After choosing a NIC to use as your receiver of promiscuous traffic, and a bridge to connect the traffic analyzing VM(s) to:

Here’s the basics:

brctl setageing vmbr1 0
brctl setfd vmbr1 0

If you are sure you will only use one traffic analyzer you could also try to directly passthrough the NIC to that VM, but this has its own complications and requirements. In my case it probably would have meant passing the whole quad port NIC through to the one VM.

Final working setup

So in the end what worked for me was pfsense continuing as normal as a router and firewall, a 48 port enterprise switch mirroring traffic to a port on the quad port adapter, and a bunch of promiscuous intefaces on the way passing the traffic to my SecurityOnion, SELKS, and Alienvault OSSIM VMs. So now these VMs have full access to all my home network traffic.

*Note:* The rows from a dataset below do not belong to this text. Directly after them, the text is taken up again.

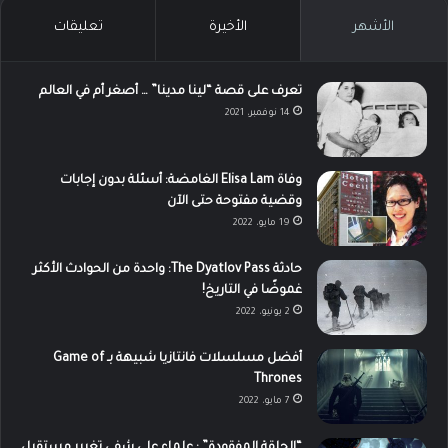
الأشهر
الأخيرة
تعليقات
تعرف على قصة “لينا مدينا” … أصغر أم في العالم
14 نوفمبر، 2021
وفاة Elisa Lam الغامضة: أسئلة بدون إجابات
وقضية مفتوحة حتى الآن
19 مايو، 2022
حادثة The Dyatlov Pass: واحدة من الحوادث الأكثر
غموضًا في التاريخ!
2 يونيو، 2022
أفضل مسلسلات فانتازيا شبيهة بـ Game of
Thrones
7 مايو، 2022
“الحلقة المفقودة” : علماء على شفى تغيير مستقبل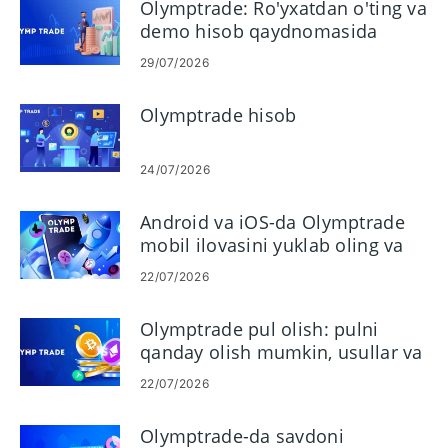
Olymptrade: Ro'yxatdan o'ting va
demo hisob qaydnomasida
savdoni boshlang
29/07/2026
Olymptrade hisob
24/07/2026
Android va iOS-da Olymptrade
mobil ilovasini yuklab oling va
o'rnating
22/07/2026
Olymptrade pul olish: pulni
qanday olish mumkin, usullar va
qayta ishlash
22/07/2026
Olymptrade-da savdoni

Some notes on testing and debugging

Install wireshark on your laptop and on the ultimate target VM / computer. If you see nothing, you’re probably not port mirroring at all or there’s an unplugged cable. If you see only broadcast traffic, then your switch is misconfigured or you need to enable promiscuous mode somewhere. If you see all the traffic, and you will know from the incredible amount of background communication with the internet that happens now, then you see communication to and from the internet from devices that are not your wireshark host.